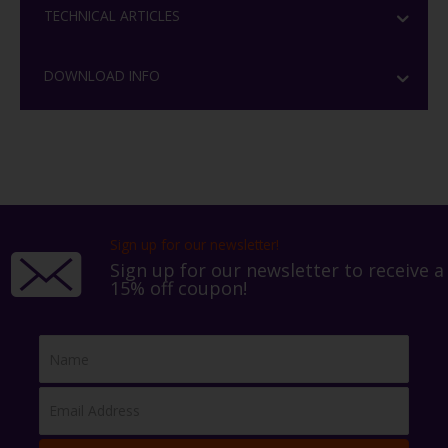
TECHNICAL ARTICLES
DOWNLOAD INFO
Sign up for our newsletter!
Sign up for our newsletter to receive a
15% off coupon!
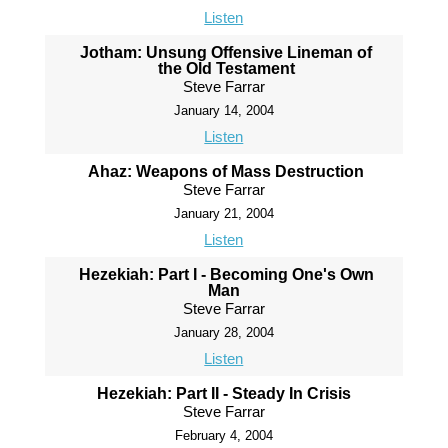
Listen
Jotham: Unsung Offensive Lineman of
the Old Testament
Steve Farrar
January 14, 2004
Listen
Ahaz: Weapons of Mass Destruction
Steve Farrar
January 21, 2004
Listen
Hezekiah: Part I - Becoming One's Own
Man
Steve Farrar
January 28, 2004
Listen
Hezekiah: Part II - Steady In Crisis
Steve Farrar
February 4, 2004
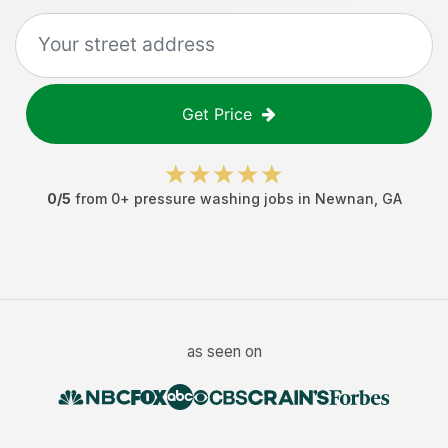
Get Price
0
/5
from
0
+
pressure washing jobs
in
Newnan
,
GA
as seen on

INSTRUCTIONS FOR THE TASK: The answer must be every line of the listing that holds the word "January".

FINISHED EXERCISE:
January 14, 2004
January 21, 2004
January 28, 2004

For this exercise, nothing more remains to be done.